By not offering users the captioning it provides to its television audience, it “excludes Californians who are deaf or hard of hearing from a wealth of critical information regarding current events,” said the suit, a proposed class action in Superior Court on behalf of the state’s hearing-impaired residents.

More than 100,000 Californians are functionally deaf, the suit also said.

This is the first suit of its kind in the nation to seek equal treatment for the deaf from a commercial content provider on the Internet, said the paper.

“The era of waiting for the 6 o’clock news is over,” said plaintiff Daniel Jacob, an information technology specialist at a counseling agency for the deaf in San Leandro. “I simply want an equal opportunity to view news videos on CNN.com’s website at my convenience like most people can.”

The refusal of Time Warner, CNN’s owner, to offer closed captions is “astounding, given how central the Internet is in today’s communication environment,” said attorney Anna Levine of Disability Rights Advocates in Berkeley.

CNN.com is one of the largest sources for online news and gets tens of millions of visits per day.

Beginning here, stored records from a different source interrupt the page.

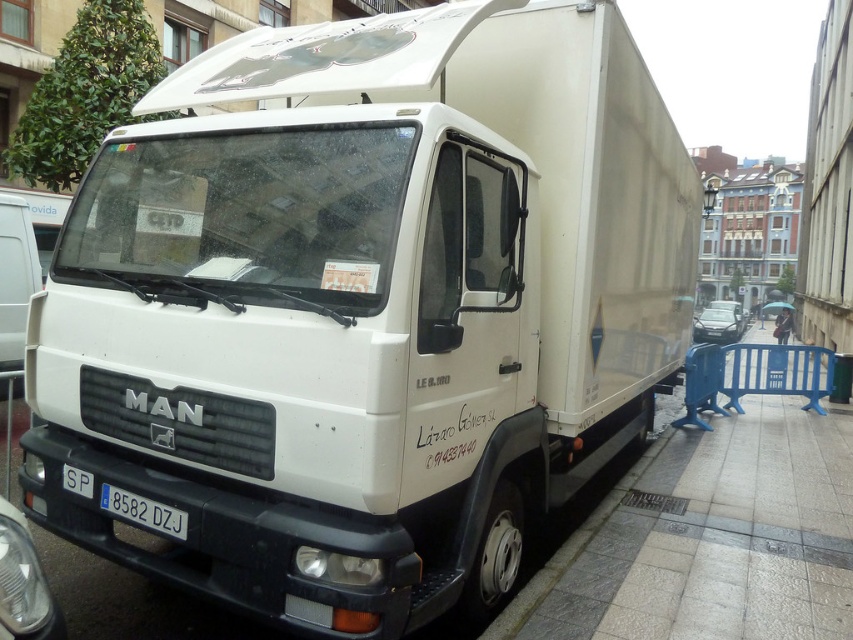 Question: Can you confirm if gray tile pavement at lower right is positioned above gray concrete curb at lower right?

Choices:
 (A) yes
 (B) no

Answer: (A)

Question: Which point is farther to the camera?

Choices:
 (A) white matte van at left
 (B) gray concrete curb at lower right
 (C) white plastic license plate at lower center

Answer: (A)

Question: Based on their relative distances, which object is nearer to the gray tile pavement at lower right?

Choices:
 (A) white matte van at left
 (B) white plastic license plate at lower center
 (C) gray concrete curb at lower right

Answer: (C)

Question: Is gray concrete curb at lower right below white plastic license plate at lower center?

Choices:
 (A) no
 (B) yes

Answer: (B)

Question: Which point is farther to the camera?

Choices:
 (A) gray tile pavement at lower right
 (B) white matte van at left

Answer: (B)

Question: Is gray tile pavement at lower right to the left of white matte van at left from the viewer's perspective?

Choices:
 (A) no
 (B) yes

Answer: (A)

On one single day in March after the earthquake and tsunami in Japan, 67 million people viewed the site, the suit said.

Instead, CNN.com provides a written text for each video. The suit claims Time Warner is violating California’s disability and civil rights laws. It seeks court orders requiring closed captioning and unspecified damages.

RBR-TVBR observation: As more and more Americans get their news online, the need for closed captioning increases. Most likely, CNN and other sites like it will eventually provide the closed captioning, but it is expensive. The videos are often not just a simulcast of what’s airing on TV and where the simulcasting does occur, it may be hard to see the type. Providing text for each video will likely keep CNN.com on the right side of any ruling, but the demand for full closed captioning  is obviously there from the hearing impaired. Certainly, a sponsor could be found to support the added cost, which may also mean a re-vamping of the site to offer larger closed captioning text below the videos.